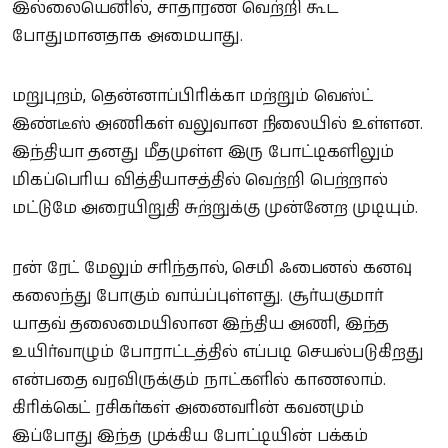
இல்லையெனில், சாதாரண வெற்றி கூட
போதுமானதாக அமையாது.
மறுபுறம், தென்னாப்பிரிக்கா மற்றும் வெஸ்ட்
இண்டீஸ் அணிகள் வலுவான நிலையில் உள்ளன.
இந்தியா தனது மீதமுள்ள இரு போட்டிகளிலும்
மிகப்பெரிய வித்தியாசத்தில் வெற்றி பெற்றால்
மட்டுமே அரையிறுதி சுற்றுக்கு முன்னேற முடியும்.
ரன் ரேட் மேலும் சரிந்தால், செமி ஃபைனல் கனவு
கலைந்து போகும் வாய்ப்புள்ளது. சூர்யகுமார்
யாதவ் தலைமையிலான இந்திய அணி, இந்த
உயிர்வாழும் போராட்டத்தில் எப்படி செயல்படுகிறது
என்பதை வரவிருக்கும் நாட்களில் காணலாம்.
கிரிக்கெட் ரசிகர்கள் அனைவரின் கவனமும்
இப்போது இந்த முக்கிய போட்டியின் பக்கம்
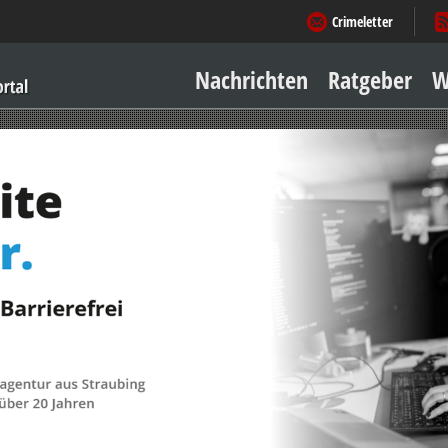
Crimeletter
Nachrichten
Ratgeber
W
Sicher zu Hause
Sicher unterwegs
Geld & Einkauf
Amore & mehr
Mobiles Leben
Arbeitsleben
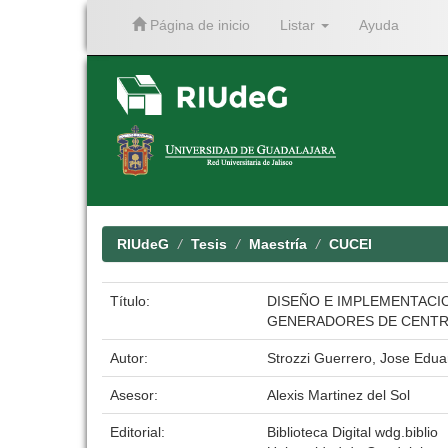
Página de inicio
Listar
Ayuda
Skip
navigation
RIUdeG
Tesis
Maestría
CUCEI
Título:
DISEÑO E IMPLEMENTACIO
GENERADORES DE CENTR
Autor:
Strozzi Guerrero, Jose Edua
Asesor:
Alexis Martinez del Sol
Editorial:
Biblioteca Digital wdg.biblio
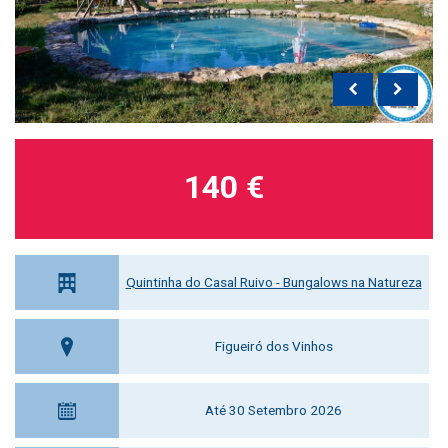
140 €
Quintinha do Casal Ruivo - Bungalows na Natureza
Figueiró dos Vinhos
Até 30 Setembro 2026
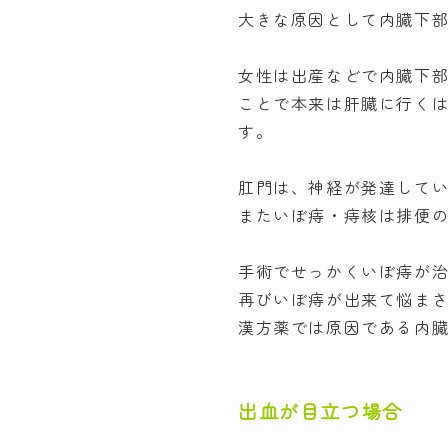
大きな原因として内臓下
女性は出産などで内臓下
ことで本来は肝臓に行く
す。
肛門は、神経が発達して
またいぼ痔・痔核は排便
手術でせっかくいぼ痔が
再びいぼ痔が出来て悩ま
漢方薬では原因である内
出血が目立つ場合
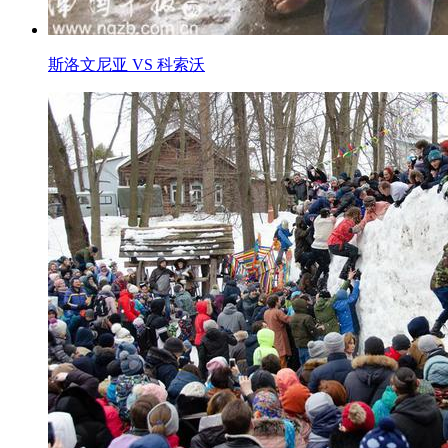
斯洛文尼亚 VS 科索沃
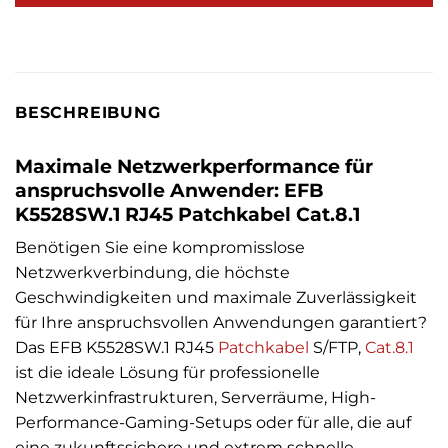
BESCHREIBUNG
Maximale Netzwerkperformance für
anspruchsvolle Anwender: EFB
K5528SW.1 RJ45 Patchkabel Cat.8.1
Benötigen Sie eine kompromisslose
Netzwerkverbindung, die höchste
Geschwindigkeiten und maximale Zuverlässigkeit
für Ihre anspruchsvollen Anwendungen garantiert?
Das EFB K5528SW.1 RJ45
Patchkabel
S/FTP,
Cat.8.1
ist die ideale Lösung für professionelle
Netzwerkinfrastrukturen, Serverräume, High-
Performance-Gaming-Setups oder für alle, die auf
eine zukunftssichere und extrem schnelle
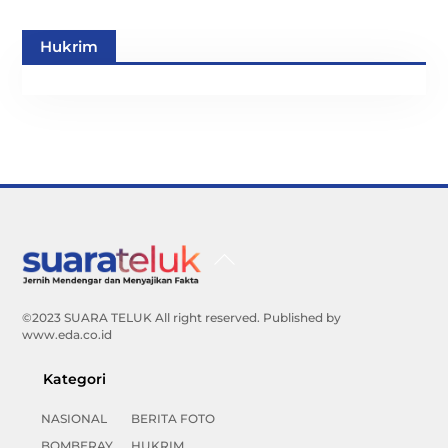
Hukrim
Back
To
Top
©2023 SUARA TELUK All right reserved. Published by
www.eda.co.id
Kategori
NASIONAL
BERITA FOTO
BOMBERAY
HUKRIM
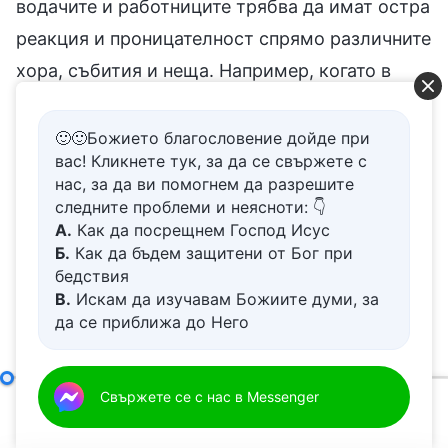
водачите и работниците трябва да имат остра
реакция и проницателност спрямо различните
хора, събития и неща. Например, когато в
църквата възникнат спорове и се случат
различни прекъсвания и смущения, ти не
🙂🙂Божието благословение дойде при
вас! Кликнете тук, за да се свържете с
можеш да идентифицираш проблема и
нас, за да ви помогнем да разрешите
смяташ, че е незначителен, което води до
следните проблеми и неясноти: 👇
А.
Как да посрещнем Господ Исус
това, че много хора са засегнати и не
Б.
Как да бъдем защитени от Бог при
изпълняват добре дълга си. Нима такъв водач
бедствия
или работник не е безчувствен и сляп? (Да,
В.
Искам да изучавам Божиите думи, за
да се приближа до Него
така е.) Това е проблем с водачите и
Г.
Как да се отървем от болезнения
работниците. Какво трябва да направиш,
живот
когато откриеш, че някой прекъсва и смущава
Д.
Имам молба за молитва
Отговорностите на водачите и работниците (20)
Свържете се с нас в Messenger
Първи
делото на църквата? Първо, трябва да
00:00
39:28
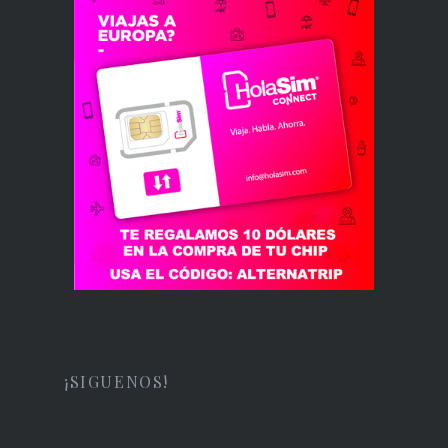
¡SIGUENOS!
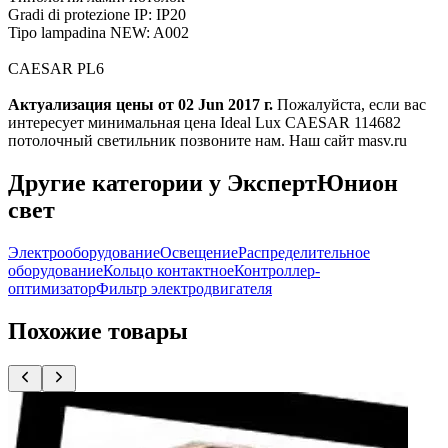
Gradi di protezione IP: IP20
Tipo lampadina NEW: A002
CAESAR PL6
Актуализация цены от 02 Jun 2017 г.
Пожалуйста, если вас
интересует минимальная цена Ideal Lux CAESAR 114682
потолочный светильник позвоните нам. Наш сайт masv.ru
Другие категории у ЭкспертЮнион
свет
Электрооборудование
Освещение
Распределительное
оборудование
Кольцо контактное
Контроллер-
оптимизатор
Фильтр электродвигателя
Похожие товары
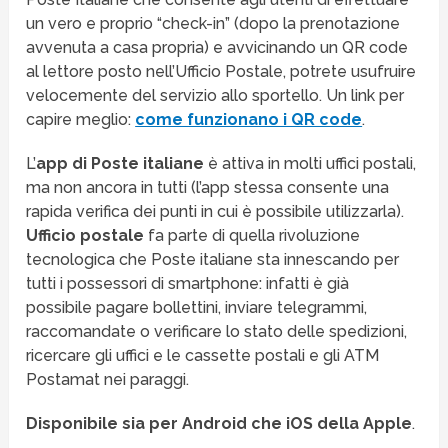
un vero e proprio “check-in” (dopo la prenotazione
avvenuta a casa propria) e avvicinando un QR code
al lettore posto nell’Ufficio Postale, potrete usufruire
velocemente del servizio allo sportello. Un link per
capire meglio:
come funzionano i QR code
.
L’
app di Poste italiane
è attiva in molti uffici postali,
ma non ancora in tutti (l’app stessa consente una
rapida verifica dei punti in cui è possibile utilizzarla).
Ufficio postale
fa parte di quella rivoluzione
tecnologica che Poste italiane sta innescando per
tutti i possessori di smartphone: infatti è già
possibile pagare bollettini, inviare telegrammi,
raccomandate o verificare lo stato delle spedizioni,
ricercare gli uffici e le cassette postali e gli ATM
Postamat nei paraggi.
Disponibile sia per Android che iOS della Apple
.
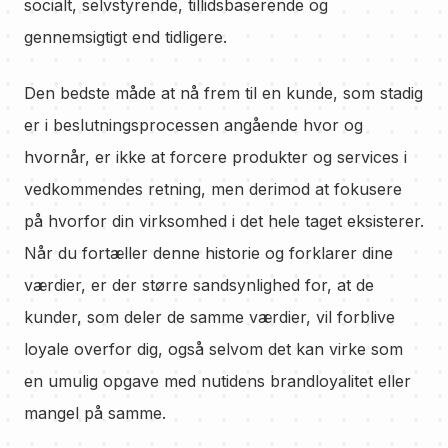
socialt, selvstyrende, tillidsbaserende og
gennemsigtigt end tidligere.
Den bedste måde at nå frem til en kunde, som stadig
er i beslutningsprocessen angående hvor og
hvornår, er ikke at forcere produkter og services i
vedkommendes retning, men derimod at fokusere
på hvorfor din virksomhed i det hele taget eksisterer.
Når du fortæller denne historie og forklarer dine
værdier, er der større sandsynlighed for, at de
kunder, som deler de samme værdier, vil forblive
loyale overfor dig, også selvom det kan virke som
en umulig opgave med nutidens brandloyalitet eller
mangel på samme.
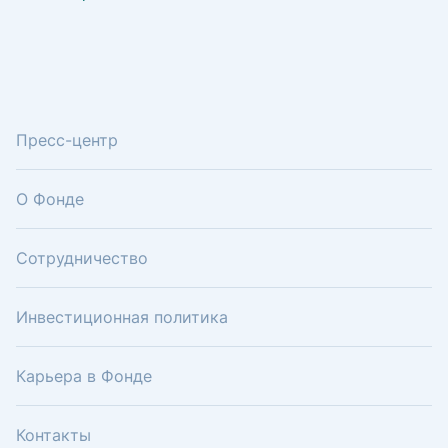
Пресс-центр
О Фонде
Сотрудничество
Инвестиционная политика
Карьера в Фонде
Контакты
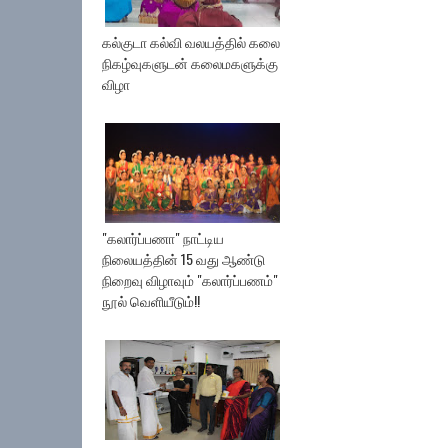
கல்குடா கல்வி வலயத்தில் கலை
நிகழ்வுகளுடன் கலைமகளுக்கு
விழா
"கலார்ப்பணா" நாட்டிய
நிலையத்தின் 15 வது ஆண்டு
நிறைவு விழாவும் "கலார்ப்பணம்"
நூல் வெளியீடும்!!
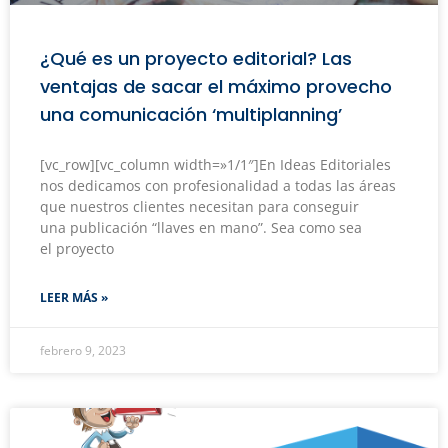
¿Qué es un proyecto editorial? Las
ventajas de sacar el máximo provecho
una comunicación ‘multiplanning’
[vc_row][vc_column width=»1/1″]En Ideas Editoriales
nos dedicamos con profesionalidad a todas las áreas
que nuestros clientes necesitan para conseguir
una publicación “llaves en mano”. Sea como sea
el proyecto
LEER MÁS »
febrero 9, 2023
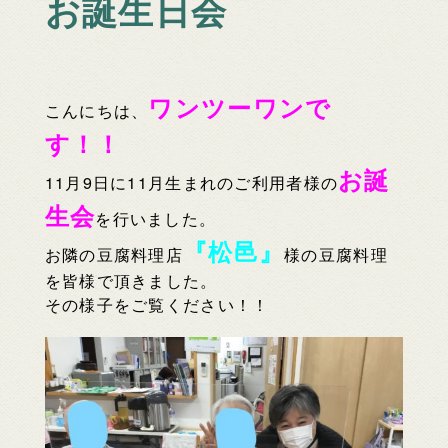
お誕生日会
ワンツーワンで
こんにちは、
す！！
お誕
11月9日に11月生まれのご利用者様の
生会
を行いました。
『松邑』
お隣の豆腐料理店
様の豆腐料理
を皆様で頂きました。
その様子をご覧ください！！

* * *

Write out every record above exactly, leaving no picture in the result.

Result:
இல்லையெனில், சாதாரண வெற்றி கூட
போதுமானதாக அமையாது.
மறுபுறம், தென்னாப்பிரிக்கா மற்றும் வெஸ்ட்
இண்டீஸ் அணிகள் வலுவான நிலையில் உள்ளன.
இந்தியா தனது மீதமுள்ள இரு போட்டிகளிலும்
மிகப்பெரிய வித்தியாசத்தில் வெற்றி பெற்றால்
மட்டுமே அரையிறுதி சுற்றுக்கு முன்னேற முடியும்.
ரன் ரேட் மேலும் சரிந்தால், செமி ஃபைனல் கனவு
கலைந்து போகும் வாய்ப்புள்ளது. சூர்யகுமார்
யாதவ் தலைமையிலான இந்திய அணி, இந்த
உயிர்வாழும் போராட்டத்தில் எப்படி செயல்படுகிறது
என்பதை வரவிருக்கும் நாட்களில் காணலாம்.
கிரிக்கெட் ரசிகர்கள் அனைவரின் கவனமும்
இப்போது இந்த முக்கிய போட்டியின் பக்கம்
Crimeletter
Nachrichten
Ratgeber
W
Sicher zu Hause
Sicher unterwegs
Geld & Einkauf
Amore & mehr
Mobiles Leben
Arbeitsleben
Página de inicio
Listar
Ayuda
Skip
navigation
RIUdeG
Tesis
Maestría
CUCEI
Título:
DISEÑO E IMPLEMENTACIO
GENERADORES DE CENTR
Autor:
Strozzi Guerrero, Jose Edua
Asesor:
Alexis Martinez del Sol
Editorial:
Biblioteca Digital wdg.biblio
140 €
Quintinha do Casal Ruivo - Bungalows na Natureza
Figueiró dos Vinhos
Até 30 Setembro 2026
大きな原因として内臓下
女性は出産などで内臓下
ことで本来は肝臓に行く
す。
肛門は、神経が発達して
またいぼ痔・痔核は排便
手術でせっかくいぼ痔が
再びいぼ痔が出来て悩ま
漢方薬では原因である内
出血が目立つ場合
斯洛文尼亚 VS 科索沃
BESCHREIBUNG
Maximale Netzwerkperformance für
anspruchsvolle Anwender: EFB
K5528SW.1 RJ45 Patchkabel Cat.8.1
Benötigen Sie eine kompromisslose
Netzwerkverbindung, die höchste
Geschwindigkeiten und maximale Zuverlässigkeit
für Ihre anspruchsvollen Anwendungen garantiert?
Das EFB K5528SW.1 RJ45
Patchkabel
S/FTP,
Cat.8.1
ist die ideale Lösung für professionelle
Netzwerkinfrastrukturen, Serverräume, High-
Performance-Gaming-Setups oder für alle, die auf
eine zukunftssichere und extrem schnelle
Hukrim
Back
To
Top
©2023 SUARA TELUK All right reserved. Published by
www.eda.co.id
Kategori
NASIONAL
BERITA FOTO
BOMBERAY
HUKRIM
водачите и работниците трябва да имат остра
реакция и проницателност спрямо различните
хора, събития и неща. Например, когато в
църквата възникнат спорове и се случат
различни прекъсвания и смущения, ти не
🙂🙂Божието благословение дойде при
вас! Кликнете тук, за да се свържете с
можеш да идентифицираш проблема и
нас, за да ви помогнем да разрешите
смяташ, че е незначителен, което води до
следните проблеми и неясноти: 👇
А.
Как да посрещнем Господ Исус
това, че много хора са засегнати и не
Б.
Как да бъдем защитени от Бог при
изпълняват добре дълга си. Нима такъв водач
бедствия
или работник не е безчувствен и сляп? (Да,
В.
Искам да изучавам Божиите думи, за
да се приближа до Него
така е.) Това е проблем с водачите и
Г.
Как да се отървем от болезнения
работниците. Какво трябва да направиш,
живот
когато откриеш, че някой прекъсва и смущава
Д.
Имам молба за молитва
Отговорностите на водачите и работниците (20)
Свържете се с нас в Messenger
Първи
делото на църквата? Първо, трябва да
00:00
39:28
¡SIGUENOS!
Gradi di protezione IP: IP20
Tipo lampadina NEW: A002
CAESAR PL6
Актуализация цены от 02 Jun 2017 г.
Пожалуйста, если вас
интересует минимальная цена Ideal Lux CAESAR 114682
потолочный светильник позвоните нам. Наш сайт masv.ru
Другие категории у ЭкспертЮнион
свет
Электрооборудование
Освещение
Распределительное
оборудование
Кольцо контактное
Контроллер-
оптимизатор
Фильтр электродвигателя
Похожие товары
un vero e proprio “check-in” (dopo la prenotazione
avvenuta a casa propria) e avvicinando un QR code
al lettore posto nell’Ufficio Postale, potrete usufruire
velocemente del servizio allo sportello. Un link per
capire meglio:
come funzionano i QR code
.
L’
app di Poste italiane
è attiva in molti uffici postali,
ma non ancora in tutti (l’app stessa consente una
rapida verifica dei punti in cui è possibile utilizzarla).
Ufficio postale
fa parte di quella rivoluzione
tecnologica che Poste italiane sta innescando per
tutti i possessori di smartphone: infatti è già
possibile pagare bollettini, inviare telegrammi,
raccomandate o verificare lo stato delle spedizioni,
ricercare gli uffici e le cassette postali e gli ATM
Postamat nei paraggi.
Disponibile sia per Android che iOS della Apple
.
socialt, selvstyrende, tillidsbaserende og
gennemsigtigt end tidligere.
Den bedste måde at nå frem til en kunde, som stadig
er i beslutningsprocessen angående hvor og
hvornår, er ikke at forcere produkter og services i
vedkommendes retning, men derimod at fokusere
på hvorfor din virksomhed i det hele taget eksisterer.
Når du fortæller denne historie og forklarer dine
værdier, er der større sandsynlighed for, at de
kunder, som deler de samme værdier, vil forblive
loyale overfor dig, også selvom det kan virke som
en umulig opgave med nutidens brandloyalitet eller
mangel på samme.
Пресс-центр
О Фонде
Сотрудничество
Инвестиционная политика
Карьера в Фонде
Контакты
கல்குடா கல்வி வலயத்தில் கலை
நிகழ்வுகளுடன் கலைமகளுக்கு
விழா
"கலார்ப்பணா" நாட்டிய
நிலையத்தின் 15 வது ஆண்டு
நிறைவு விழாவும் "கலார்ப்பணம்"
நூல் வெளியீடும்!!
¿Qué es un proyecto editorial? Las
ventajas de sacar el máximo provecho
una comunicación ‘multiplanning’
[vc_row][vc_column width=»1/1″]En Ideas Editoriales
nos dedicamos con profesionalidad a todas las áreas
que nuestros clientes necesitan para conseguir
una publicación “llaves en mano”. Sea como sea
el proyecto
LEER MÁS »
febrero 9, 2023
お誕生日会
ワンツーワンで
こんにちは、
す！！
お誕
11月9日に11月生まれのご利用者様の
生会
を行いました。
『松邑』
お隣の豆腐料理店
様の豆腐料理
を皆様で頂きました。
その様子をご覧ください！！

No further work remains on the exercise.